Liam Midzain-Gobin, Assistant Professor of Political Science at Brock University, recently had a piece published in The Conversation where he asks readers to consider which political parties will use their platforms in the upcoming federal election to give power to Indigenous Peoples and their governments.
“The federal government released the 2021 National Action Plan: Ending Violence Against Indigenous Women, Girls, And 2SLGBTQQIA+ People on June 3, 2021. The plan came two years after the National Inquiry into Missing and Murdered Indigenous Women and Girls (MMIWG) released its final report, Reclaiming Power and Place.
The plan’s release was somewhat rocky, coming days after the Native Women’s Association of Canada called the process of developing the plan “toxic and dysfunctional.” Concerns were also consistently raised about how slow the process was.
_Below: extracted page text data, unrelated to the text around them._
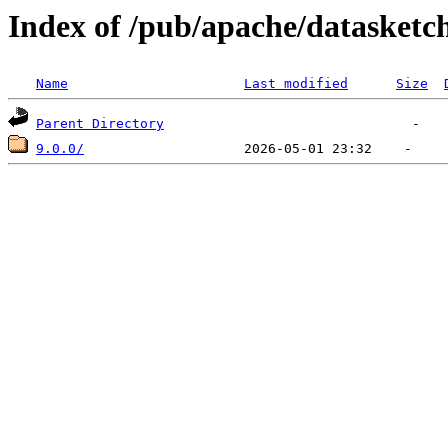
Index of /pub/apache/datasketc
Name
Last modified
Size
Parent Directory
9.0.0/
Even though the MMIWG final report’s first Call for Justice was that the government must develop an action plan within one year, the federal government didn’t do it. In that time it only put together a core working group. And while the 2021 National Action Plan outlined steps, it was only accompanied by the federal pathway — an aspirational document that doesn’t include more concrete funding – and implementation plans are seemingly still underway.
Instead of this problem being an unlucky one-off, the development of the 2021 National Action Plan points to a long-term trend in policy and engagement with Indigenous people. Namely that governments slow down implementing even the most basic or straightforward policy. As we begin to dig through the platforms of each major party in advance of the Sept. 20 election, we should also demand accountability for how quickly (or slowly) they are willing to move.”